Menurut dia, masa penahanan yang diperpanjang itu tidak berpotensi melanggar hak asasi manusia sebagaimana banyak dikhawatirkan.
"Pelanggarannya di mana? Kan kalau penahanan itu dikurangi masa hukumannya," ujar Badrodin di Rupatama Mabes Polri, Jakarta, Kamis (21/4/2016).
Menurut Badrodin, dengan panjangnya masa penahanan, maka hukumannya akan lebih singkat karena dipotong masa penahanan. Ia menegaskan bahwa penyidik bisa saja membutuhkan waktu lebih dari yang berlaku saat ini untuk mengorek informasi.
"Sehingga menurut saya dari perspektif penyidikan tidak ada masalah," kata Badrodin.
(Baca: Pasal “Guantanamo” di RUU Antiterorisme Penuh Kontroversi)
Salah satu pasal dalam RUU Pemberantasan Tindak Pidana Terorisme mencantumkan bahwa penyidik atau penuntut berhak menahan seseorang yang diduga teroris dalam waktu 6 bulan untuk proses pembuktian.
Pasal baru itu dianggap sarat pelanggaran HAM dan menunjukkan ketidakmampuan penyidik dalam melakukan pengusutan dalam waktu cepat.
Ketua Panitia Khusus (Pansus) revisi Undang-Undang Nomor 15 tahun 2003 tentang Pemberantasan Tindak Pidana Terorisme Ahmad Syafii mengakui masih ada pro dan kontra dalam menyikapi draf RUU yang diajukan oleh pemerintah.
(Baca: Ini Poin-poin Revisi UU Antiterorisme yang Diusulkan Pemerintah)

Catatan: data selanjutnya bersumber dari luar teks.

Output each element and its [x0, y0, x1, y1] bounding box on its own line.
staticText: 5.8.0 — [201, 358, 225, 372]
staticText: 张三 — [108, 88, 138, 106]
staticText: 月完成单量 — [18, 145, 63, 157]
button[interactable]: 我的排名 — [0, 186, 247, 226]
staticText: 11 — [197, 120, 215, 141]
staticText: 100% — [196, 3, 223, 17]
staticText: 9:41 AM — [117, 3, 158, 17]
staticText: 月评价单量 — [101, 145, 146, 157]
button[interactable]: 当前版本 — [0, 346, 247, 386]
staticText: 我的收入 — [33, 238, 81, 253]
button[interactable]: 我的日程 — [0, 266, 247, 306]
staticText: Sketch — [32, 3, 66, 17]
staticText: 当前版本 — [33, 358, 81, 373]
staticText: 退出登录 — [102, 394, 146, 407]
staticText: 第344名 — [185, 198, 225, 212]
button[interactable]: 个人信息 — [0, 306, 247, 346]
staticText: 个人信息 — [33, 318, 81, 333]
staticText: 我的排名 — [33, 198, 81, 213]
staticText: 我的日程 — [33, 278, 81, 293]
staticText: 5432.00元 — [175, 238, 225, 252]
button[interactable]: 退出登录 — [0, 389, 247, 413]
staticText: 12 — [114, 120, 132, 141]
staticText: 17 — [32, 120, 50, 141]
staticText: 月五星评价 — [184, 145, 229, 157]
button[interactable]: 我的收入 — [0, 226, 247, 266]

Salah satu yang menjadi perhatian adalah aturan mengenai penahanan terduga teroris yang bisa hingga enam bulan.
"Ini mengkhawatirkan. Apakah tidak melanggar HAM? Apakah itu tidak melanggar hukum? Ini akan kami kaji dengan hati-hati dan komprehensif," kata Syafii.
Pansus akan mengundang Kementerian Hukum dan HAM untuk memaparkan urgensi RUU ini. Setelah itu, Pansus akan memanggil Polri, Badan Nasional Penanggulangan Terorisme, Densus 88, Tentara Nasional Indonesia, Badan Intelijen Negara, dan Komisi Nasional Hak Asasi Manusia.